5. Compute the vector of $F$ using definition from above description.

## 3. Solution of the set of linear algebraic equations

Finally, we can solve the set of linear algebraic equations. As a result
we obtain one-dimensional array $T$ storing the values of unknown temperature
in predefined grid points.


## Exercises
1. Apply function `gauss` performing the Gauss elimination to solve above system of
equations. The header of this function: `void gauss(int n, double A[][N], double b[], double x[])` where `n` number of equations, `A` the coefficient matrix, `b` - the right
hand side vector and `x` the vector of unknowns (stores final result).
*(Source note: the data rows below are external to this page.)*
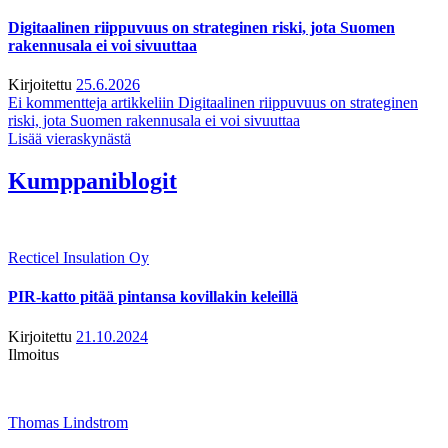
Digitaalinen riippuvuus on strateginen riski, jota Suomen
rakennusala ei voi sivuuttaa
Kirjoitettu
25.6.2026
Ei kommentteja
artikkeliin Digitaalinen riippuvuus on strateginen
riski, jota Suomen rakennusala ei voi sivuuttaa
Lisää vieraskynästä
Kumppaniblogit
Recticel Insulation Oy
PIR-katto pitää pintansa kovillakin keleillä
Kirjoitettu
21.10.2024
Ilmoitus
Thomas Lindstrom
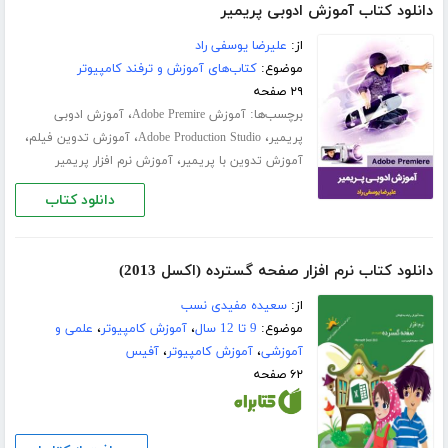
دانلود کتاب آموزش ادوبی پریمیر
از:
علیرضا یوسفی راد
موضوع:
کتاب‌های آموزش و ترفند کامپیوتر
۲۹ صفحه
برچسب‌ها:
،
آموزش Adobe Premire
آموزش ادوبی
،
،
،
پریمیر
Adobe Production Studio
آموزش تدوین فیلم
،
آموزش تدوین با پریمیر
آموزش نرم افزار پریمیر
دانلود کتاب
دانلود کتاب نرم افزار صفحه گسترده (اکسل 2013)
از:
سعیده مفیدی نسب
موضوع:
9 تا 12 سال
،
آموزش کامپیوتر
،
علمی و
آموزشی
،
آموزش کامپیوتر
،
آفیس
۶۲ صفحه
2. Prepeare diagram of the function $T=T(x)$ using graphical library. If `N=20` (meaning
21 points)
your result should be similar to the result depicted in the figure below
```{r, echo=FALSE}
N = 20
lambda=58
h = 1./N
K = diag(x=-2, nrow=N+1, ncol=N+1)
K[row(K) == col(K) + 1] = 1
K[row(K)+1 == col(K) ] = 1
K[1,]=0
K[1,1]=1
K[N+1,]=0
K[N+1,N+1]=1
x = matrix(seq(from=0, to=1., by=h))
F = apply(x*pi,1,sin)
F = -1e4*F/lambda*(h*h)
F[1] = 273
F[N+1] = 300
T = solve(K,F)
plot(x,T, "l", ylab = "T(x)")
points(x,T)
grid()
```

3. Test your program for different `n` (be carefull, the Gauss method is slow $~n^3$ operations are required to obtain the solution).

4. Based on the function `gauss` write a function computing upper tri-diagonal matrix. Next, use it to compute determinant of the matrix $K$.